A future without oaks
In Rhode Island, about 45,000 acres of hardwood forest, most of it oak trees, died as a result of the gypsy moth infestation.
The question that will be answered in the years to come is what a landscape without oaks will look like. The trees will eventually regenerate, but it’s a slow process, often hampered by deer, which eat oak seedlings, and by the state’s poor, thin soil.
“They’re not necessarily wiped off the map, but given the soil conditions in much of Rhode Island, rocky, nutrient-poor soil, the comeback is going to be slow, for sure,” Ricard said.
Nevertheless, Ricard believes the oak deaths will prove to be beneficial to the forest ecosystem, resulting in more diverse, ecologically productive forests.
“From an ecologist’s position, the mortality the gypsy moth caused is much like what a hurricane or a fire event or some other natural abiotic [physical] factor would have caused, and the upside of the mortality, one of the upsides, is that we now have more of an uneven-aged forest,” he said. “The forest that we have now is roughly 110 years old and it’s mostly even-aged. … You really want to have an uneven aged forest to maintain a rhythm. You don’t want all the trees getting sick and dying at the same time. You want it to occur on a rolling basis. So the gypsy moth did us that favor.”

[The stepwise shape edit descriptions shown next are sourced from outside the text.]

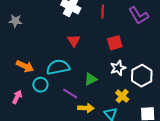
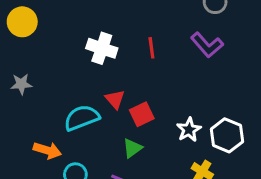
red square: (115, 43) -> (142, 114), moved
cyan semicircle: (58, 67) -> (82, 118), moved
green triangle: (91, 79) -> (132, 148), moved

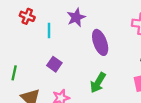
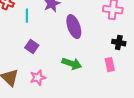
green arrow: (98, 83) -> (72, 64), turned -102

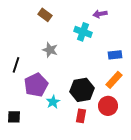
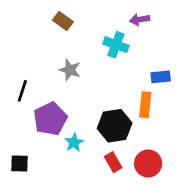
orange rectangle: (114, 80) -> (145, 105), moved, turned -36
red circle: (108, 106) -> (148, 164), moved
red rectangle: (81, 116) -> (113, 162), turned -40

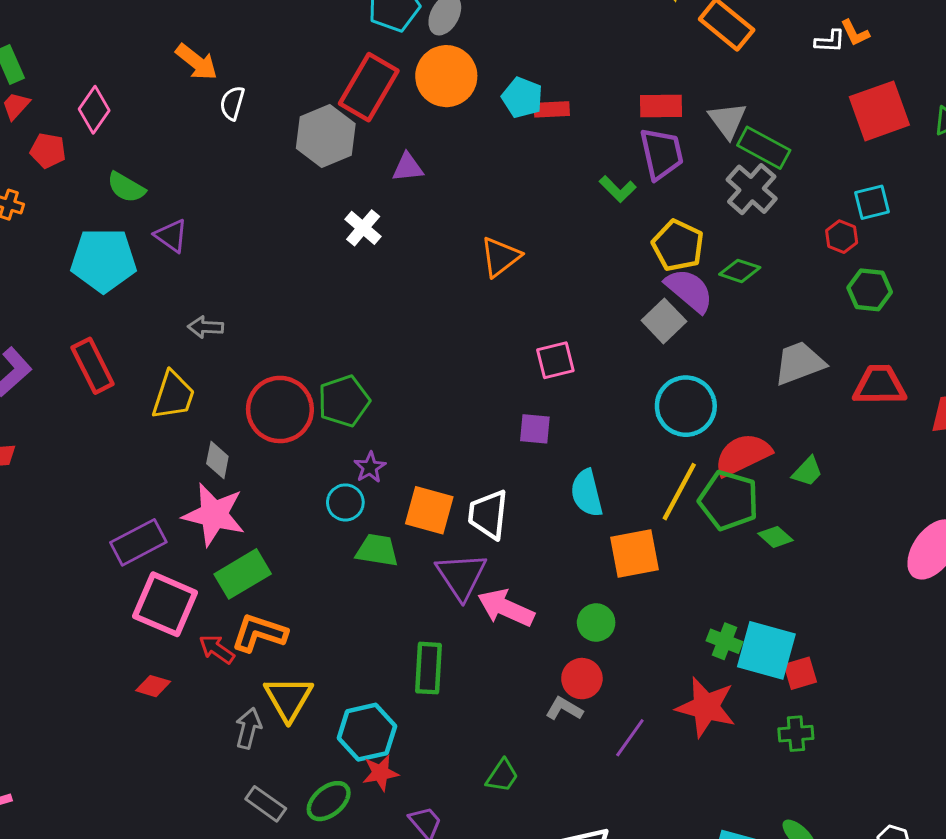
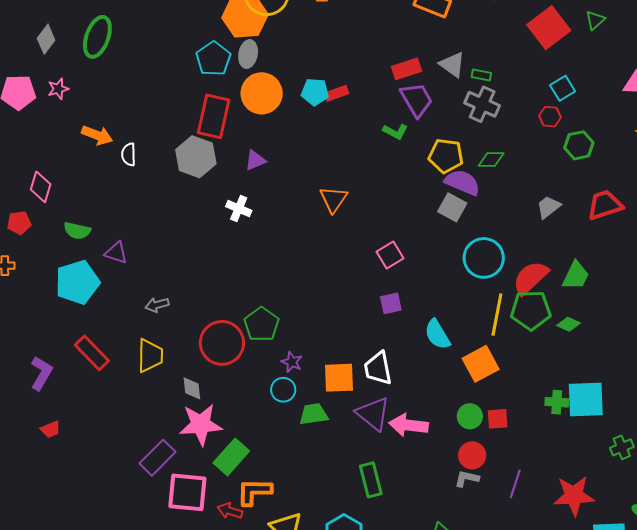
green rectangle: (764, 148) -> (481, 75), size x0.6
gray trapezoid: (799, 363) -> (548, 207), size x0.7
green trapezoid: (807, 472) -> (576, 276), size x1.4
red square: (800, 673) -> (498, 419), moved, turned 30
red star: (706, 707) -> (574, 496), moved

The loss of the oak canopy will adversely impact some species, but other species will benefit.
“It’s going to be a benefit to wildlife, particularly early successional stage songbirds,” Ricard said. “Early succession forest is severely lacking in the state and the birds that use it, their numbers are declining, so there’s going to be a benefit to them.”
Another benefit, Ricard said, will be improved carbon sequestration.
“Young, growing trees sequester carbon at a higher rate than older trees,” he said. “Older trees have it stored a lot more, but the rate of sequestration is higher among younger trees.”
Mooney said he expects Rhode Island’s forests to look very different for many years to come.
“The southern New England forest, in general, is large enough to handle disruptions like this, but there’ll be a habitat change in the interim,” he said. “Is the interim five years or decades long? I don’t know. Areas that have been defoliated and are now exposed to sunlight … that habitat will be in a different state, probably for decades.”